It is vitally important to provide the right tools for new supervisors. It gives them the confidence to do the job to their true potential. I am very passionate about employers giving them this critical support. ‘Accidental leaders’ can crash and burn through no fault of their own. Each supervisor may need slightly different tools to match their circumstances.
Sometimes in your training career you get one of those amazing moments whilst helping supervisors to appreciate their role. This happened to me recently when six supervisors from the award winning Farmer Palmers, near Poole, attended our Supervisor’s Toolkit course. This was part of Farmer Palmers Written Plan to deliver “Progress is Success” training. It was refreshing for me that they were so eager to learn, implement their actions and to make a real difference. Too often young people get bad press these days. I would like to share this with you, as actually, there are some exceptional people out there. They just need to be given the opportunity to prove it.
Agreeing the Right Tools for New Supervisors
Every business has different requirements. I visited Farmer Palmers to find out what results they needed from the course and tied this in with the delegates’ pre-course briefings. This is part of our service at Training for Results.
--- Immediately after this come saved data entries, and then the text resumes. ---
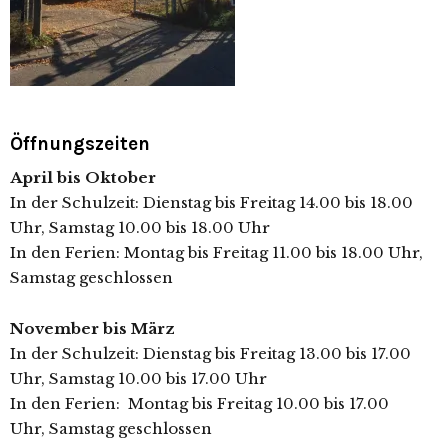
Öffnungszeiten
April bis Oktober
In der Schulzeit: Dienstag bis Freitag 14.00 bis 18.00
Uhr, Samstag 10.00 bis 18.00 Uhr
In den Ferien: Montag bis Freitag 11.00 bis 18.00 Uhr,
Samstag geschlossen
November bis März
In der Schulzeit: Dienstag bis Freitag 13.00 bis 17.00
Uhr, Samstag 10.00 bis 17.00 Uhr
In den Ferien: Montag bis Freitag 10.00 bis 17.00
Uhr, Samstag geschlossen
The business needs were that the delegates should:
- Have more confidence to manage.
- Understand their boundaries and expectations.
- Feel more empowered and accept their accountability and take ownership.
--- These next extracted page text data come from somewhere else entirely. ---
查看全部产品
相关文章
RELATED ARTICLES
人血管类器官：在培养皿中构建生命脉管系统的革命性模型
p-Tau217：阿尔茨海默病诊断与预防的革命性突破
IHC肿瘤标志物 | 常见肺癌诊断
- Be more pro-active in finding solutions to problems.
- Understand the implications of change and strategy.
- Give more praise and manage performance.
- Be able to delegate effectively.
- Recognise the importance of quality and consistency.
The results the delegates wanted were to learn how to:
- Be a good successful supervisor.
- Improve communication.
- Be more efficient/effective.
- Train staff better.
- Get better understanding of team’s needs.
- Deal with difficult situations.
- Separate myself from my team and be professional.
- Give greater customer service.
- Develop management skills and confidence.
We believe that any training is a partnership between the organisation, the trainees and the trainers, if you want maximum potential to be achieved. What made this course different to some I have run was the support from the business owners, Sandra Palmer-Snellin and Phillip Palmer. They thought about what the training needs were; then briefed and encouraged their team to attend. It wasn’t a case of ‘being sent’. They provided them with inspirational learning diaries. Emma Newsum, HR Manager, attended the last workshop, so that she could support them with their actions back in the workplace and develop a growth and reward scheme.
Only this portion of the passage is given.